The new Data Protection Regulation (GDPR) entered into force on 25 May 2018 and then replaced the Swedish Personal Data Act (PUL).
GDPR (General Data Protection Resolution) is an EU directive, which in Sweden is concretized in the so-called data protection regulation. With this, we have common EU legislation that regulates how personal data may be processed. It means, among other things, that companies cannot own personal data, but only borrow it for a specific purpose.
In Sweden, the Data Inspectorate is responsible for compliance with the law. In case of violation, the company can be sentenced to a fine of up to 4% of turnover. This forces companies to think about how they manage and protect personal data. Here w
Three basic rules in the company's everyday life
In the past, it has been the practice that personal data about a former customer could be used for marketing for a period of one year after the customer relationship has ended. That is no longer the case.
- However, some personal data may need to be saved so that, for example, the seller can fulfill warranty obligations. The data is then saved with a new purpose.
- When you collect personal data, you must inform the person about what data it is about and why you are doing it. If you are going to pass on the information to others, you must tell us about it.
Do not collect more personal data than necessary – and only for a specific and predetermined purpose.
- When the personal data are no longer needed for the purpose for which they were once collected, they must be deleted. This means, for example, that information about people who are no longer customers or suppliers must be removed from the IT systems.
- Note! Think of! There may be other legislation that states that data must be saved for a certain period of time. This may, for example, concern your accounting, pension information and control information.
Who is responsible for what in connection with cloud services?
ALL COMPANIES SHOULD HAVE A REGISTER THAT DESCRIBES HOW TO HANDLE PERSONAL DATA.
Here you talk about who is responsible for a certain register or IT system, what it is used for, what types of personal data are present and what types of data and on what legal basis the data is handled.
New roles and concepts:
Personal data manager
The organization that collected personal data and hires a cloud service provider is responsible for personal data, and is responsible for compliance with laws.
Personal data service agreement
As a rule, the person in charge of personal data must ensure that there is a personal data assistant agreement.
Personal data assistant
The cloud service provider (e.g. SoftOne) is the personal data assistant to the personal data controller.
Data Protection Officer
The data protection officer is a natural person inside or outside the organization who can point out deficiencies (such as an internal auditor). The agent must be notified to the Data Protection Authority. Both personal data controllers and personal data assistants must appoint a data protection officer if:
- the personal data processing is carried out by an authority or a public body (but not courts in their judicial activities)
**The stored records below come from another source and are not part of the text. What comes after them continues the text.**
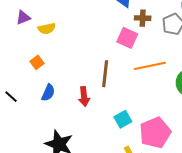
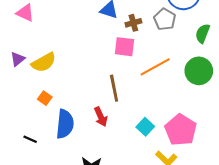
yellow semicircle: (47, 29) -> (44, 62), size x1.4
blue semicircle: (48, 93) -> (65, 124), size x1.6

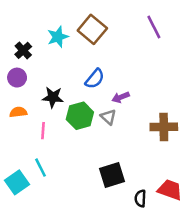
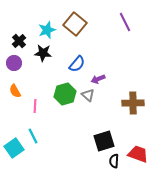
black star: (53, 97) -> (43, 53), moved
orange semicircle: (18, 112) -> (15, 91), turned -112
black square: (112, 175) -> (104, 141), moved

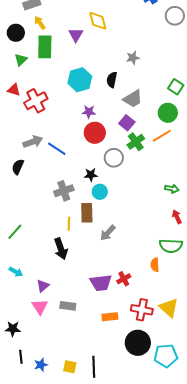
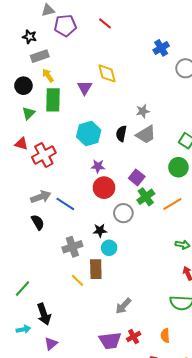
gray trapezoid: (133, 99) -> (146, 135), moved
orange line: (162, 136) -> (172, 204), moved
black semicircle: (18, 167) -> (38, 222), moved, turned 126
yellow line: (69, 224) -> (77, 280), turned -48
gray arrow: (108, 233) -> (123, 306), moved
black arrow: (61, 249) -> (44, 314), moved
orange semicircle: (155, 265) -> (165, 335), moved
cyan arrow: (16, 272) -> (23, 329), turned -40

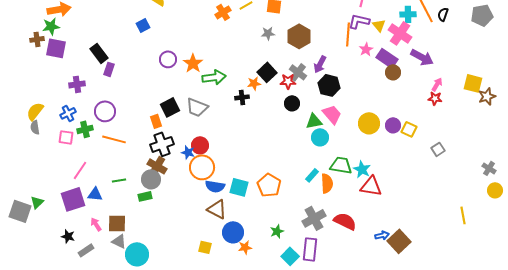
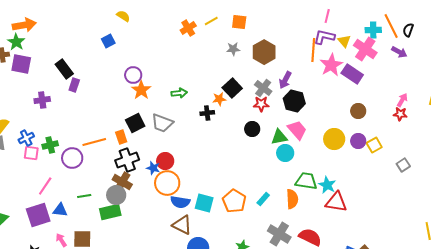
green star: (51, 26) -> (16, 42), turned -30
pink star: (366, 49) -> (331, 65), size x1.6
purple arrow: (422, 57) -> (399, 52), moved, size x0.7
orange star: (193, 63) -> (141, 90), moved
brown circle: (393, 72) -> (358, 111), moved
green arrow: (214, 77) -> (179, 93), size x0.7
red star: (288, 81) -> (261, 104), moved
black circle: (292, 103) -> (252, 129), moved
purple circle: (105, 111) -> (72, 158), moved
blue cross: (68, 113) -> (26, 138), moved
yellow square: (409, 129) -> (374, 145), turned 35
orange line: (114, 139) -> (94, 142), moved, turned -30
cyan rectangle: (312, 175) -> (263, 199), moved
green rectangle: (145, 196) -> (110, 212), size x1.5
gray cross: (314, 218) -> (279, 234), turned -30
- the core business consists of personal data processing that requires regular and systematic monitoring of the registered to a large extent
- core business consists of large-scale processing of so-called sensitive personal data or criminal data.
Note! Anyone who wishes may also appoint a data protection officer in other cases.
Your SoftOne GO cloud service provides strong protection
PROTECTS AGAINST DATA BREAKTHROUGH ON SERVERS
SoftOne GO runs on its own servers in Sweden that are monitored around the clock. They are stored in security-classed computer halls, with firewalls, virus protection, etc. Only a few authorized persons have access to personal data. Permissions are controlled by roles with requirements for secure passwords, etc.
EASY TO MOVE PERSONAL INFORMATION
The individual’s personal information must be portable between different systems. With SoftOne GO, the information can be exported to JSON format, enabling import into other systems.
PROVIDES ACCESS TO AGGREGATED INFORMATION ABOUT INDIVIDUALS
An individual has the right to see what personal information is held. SoftOne GO easily provides an overall overview of what information about the individual is in the system. It is also easy to update personal information in the system.
DELETE AND ANONYMIZE
Possibility to delete or anonymize personal data, unless legal requirements say otherwise.
‘FACILITATES REPORTING IN CASE OF INCIDENTS
All processing of personal data in SoftOne GO is logged, so that you can follow whether improper access has taken place and inform the individual. This requires valid contact information for each individual.
With login to SoftOne GO via softone.online, SoftOne supports your company’s need for secure password management.